Algorithm 2: Lasso-Distilled Conditional Randomization Test
INPUT: dataset \(\mathcal{D} = \{\mathbf{x_i}, y_i \}^n_{i=1}\)
Screening: Solving the Lasso in Eq. \eqref{eq:lasso}, obtain the estimated support \(\hat{\mathcal{S}} := \{j \in [p]: \hat{\beta}_j \neq 0\}\)
FOR \(j \in \hat{\mathcal{S}}\) do
1. Obtain \(\color{green}{\hat{\boldsymbol{\beta}}^{d_{y}}(\lambda)}, \color{blue}{\hat{\boldsymbol{\beta}}^{d_{x_j}}(\lambda)}\) by solving Eq.\eqref{eq:beta-dy} and Eq.\eqref{eq:beta-dx}
2. Obtain \(\color{green}{d_y}, \color{blue}{d_{x_j}}\) following Eq.\eqref{eq:distill}
3. Compute feature importance \(T(x_j, y, \color{blue}{d_{x_j}}, \color{green}{d_y}) = \left[(y - \color{green}{d_y})^{T}(x_j - \color{blue}{d_{x_j}})\right]^2\)
4. Compute (two-sided) p-value
\[ p_j = 2\left[1 - \Phi\left( \dfrac{\sqrt{T(x_j, y, \color{blue}{d_{x_j}}, \color{green}{d_y})}}{ \sigma\left\lVert {\mathbf{y} - \color{green}{d_y}} \right\rVert} \right) \right] \]
SET \(p_j = 1\) for all \(j \in [p] \setminus \hat{\mathcal{S}}\)
OUTPUT: vector of p-values \(\boldsymbol{\pi} = \{p_j\}_{j=1}^p\)
The dCRT framework is promising mainly because it is quite flexible with the usage of loss function. In the distillation step, one needs not to restrict to just \(\ell_2\) loss like the Lasso, but could be more creative by using Logistic loss with \(\ell_1\) regularization, or even Random Forest for some non-linearity measure as the authors of [3] has suggested in their work. Another mentioned issue is the question about independence of p-values output by Lasso-dCRT in Eq.\eqref{eq:pval-crt}. The ultimate goal of producing p-values is to performing multiple testing procedure with them, and some methods, e.g. Benjamini-Hochberg procedure to control the FDR [10] requires p-values to be independence or at least exhibits positive dependence.
On computational side, with a runtime complexity of \(\mathcal{O}(kp^3)\), Lasso-dCRT is still relatively slow compare to the Knockoff Filter, as shown in the benchmark of [3]. This likely means that the runtime performance of dCRT is also less impressive compare with the Debiased Lasso. The benchmark of [3] consists only of numerical experiments and a very small-scale genetic dataset (\(n=1396, p=164\)), which leaves a question about whether dCRT can scale well in real-life dataset from genetics or brain-imaging, where \(p\) could be as big as 100,000.

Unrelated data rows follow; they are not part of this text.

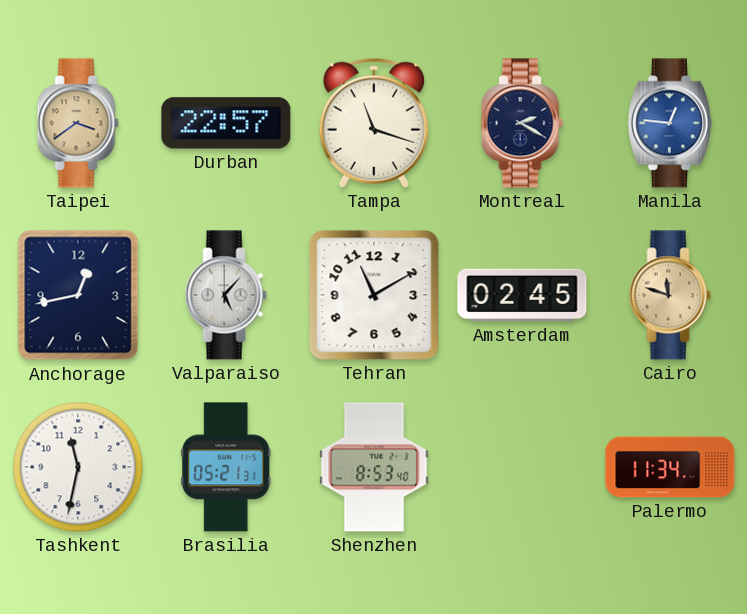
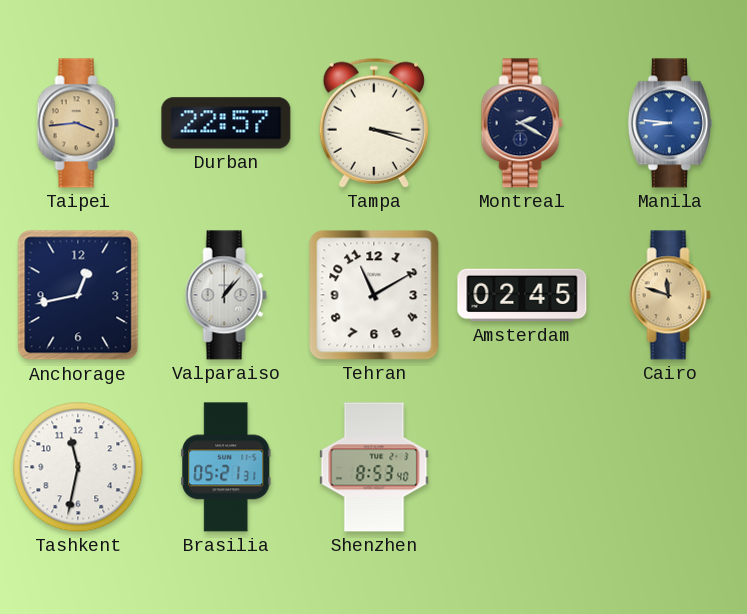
Taipei: 3:39 -> 3:44
Tampa: 11:18 -> 3:18
Manila: 12:46 -> 8:46
Valparaiso: 5:07 -> 1:07
Palermo: 11:34 -> none
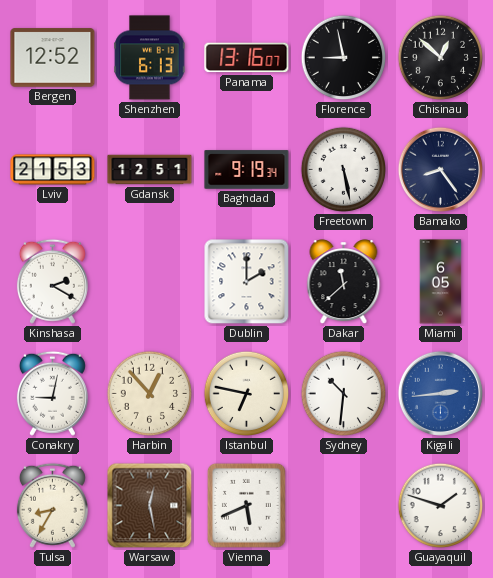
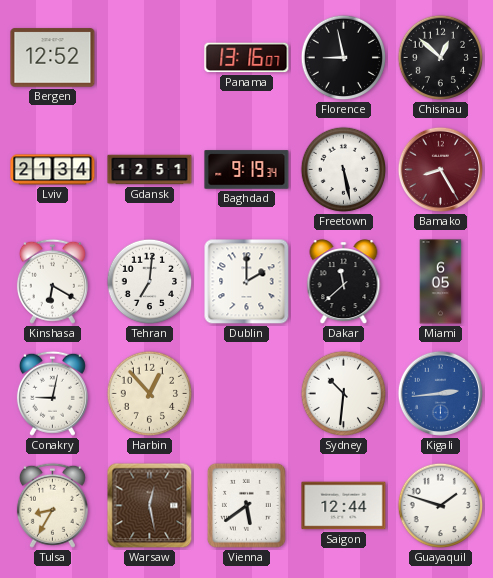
Shenzhen: 6:13 -> none
Lviv: 21:53 -> 21:34
Bamako: 8:24 -> 8:25
Bamako dial: navy -> burgundy
Kinshasa: 2:20 -> 6:20
Tehran: none -> 7:01
Istanbul: 6:47 -> none
Vienna: 5:41 -> 5:39
Saigon: none -> 12:44
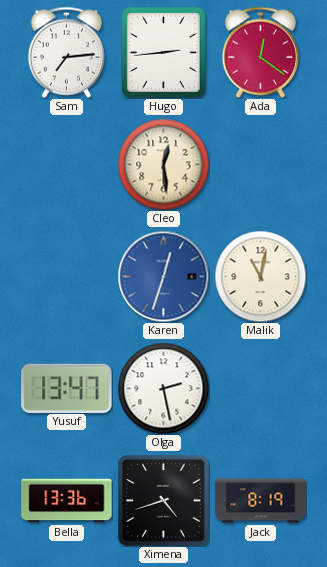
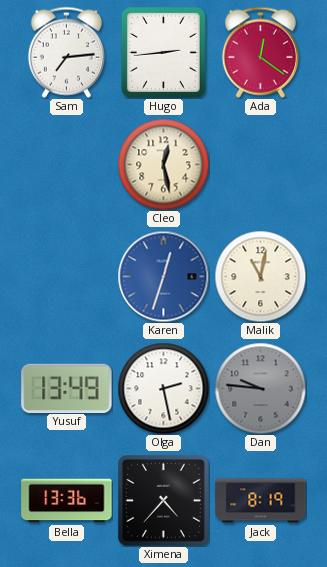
Cleo: 12:29 -> 12:28
Yusuf: 13:47 -> 13:49
Dan: none -> 9:46
Ximena: 4:42 -> 4:37
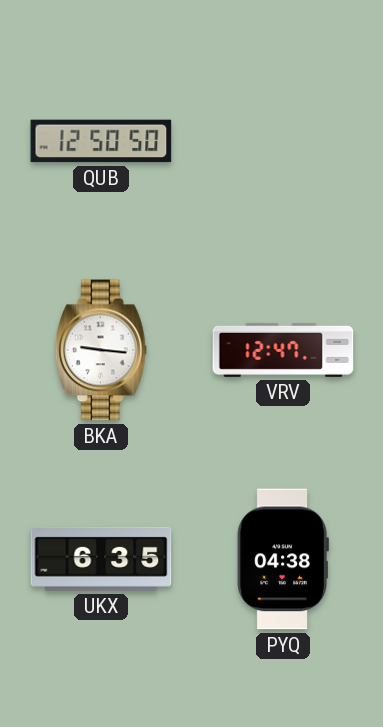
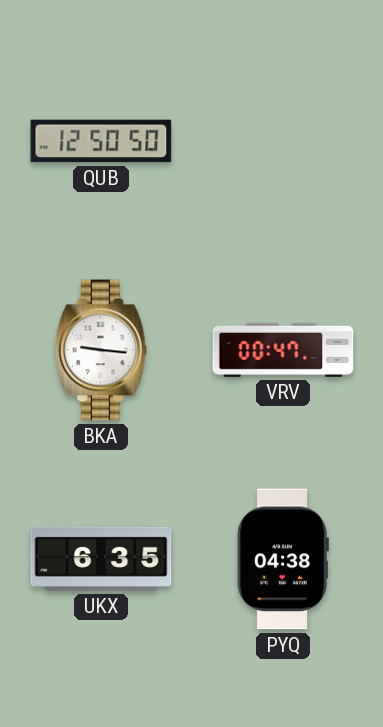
VRV: 12:47 -> 00:47
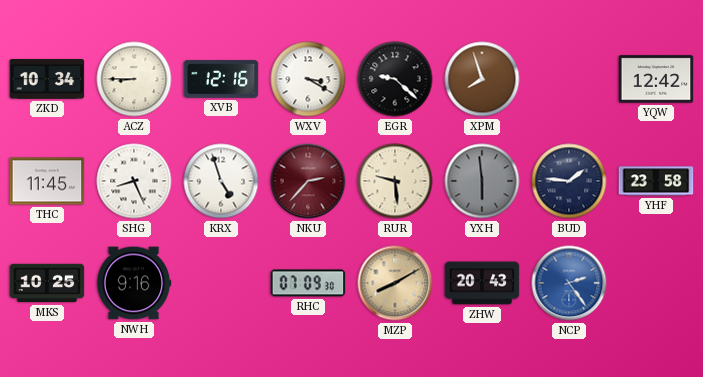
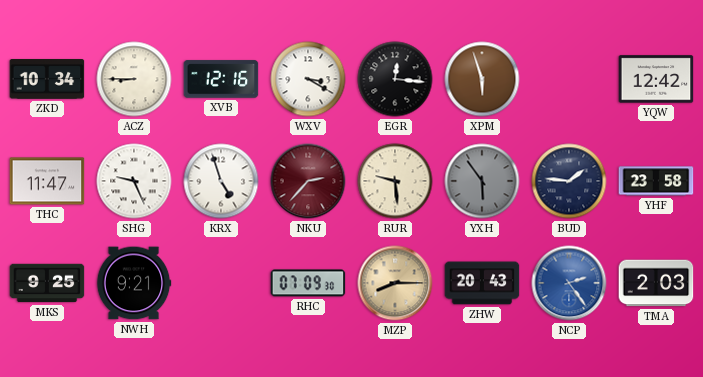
EGR: 9:22 -> 12:16
XPM: 7:57 -> 5:57
THC: 11:45 -> 11:47
SHG: 8:26 -> 9:26
YXH: 5:59 -> 5:54
MKS: 10:25 -> 9:25
NWH: 9:16 -> 9:21
MZP: 8:10 -> 8:15
TMA: none -> 2:03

As a related note, [11] conjectures that Debiased Lasso and the leave-one-out CRT (proposed in the same work) can output similar confidence interval up to some degree in asymptotic regime, assuming the linearity assumption. This is one of the more theoretical questions that remains open, along with a more rigorous analysis of the error-power tradeoff of CRT and dCRT.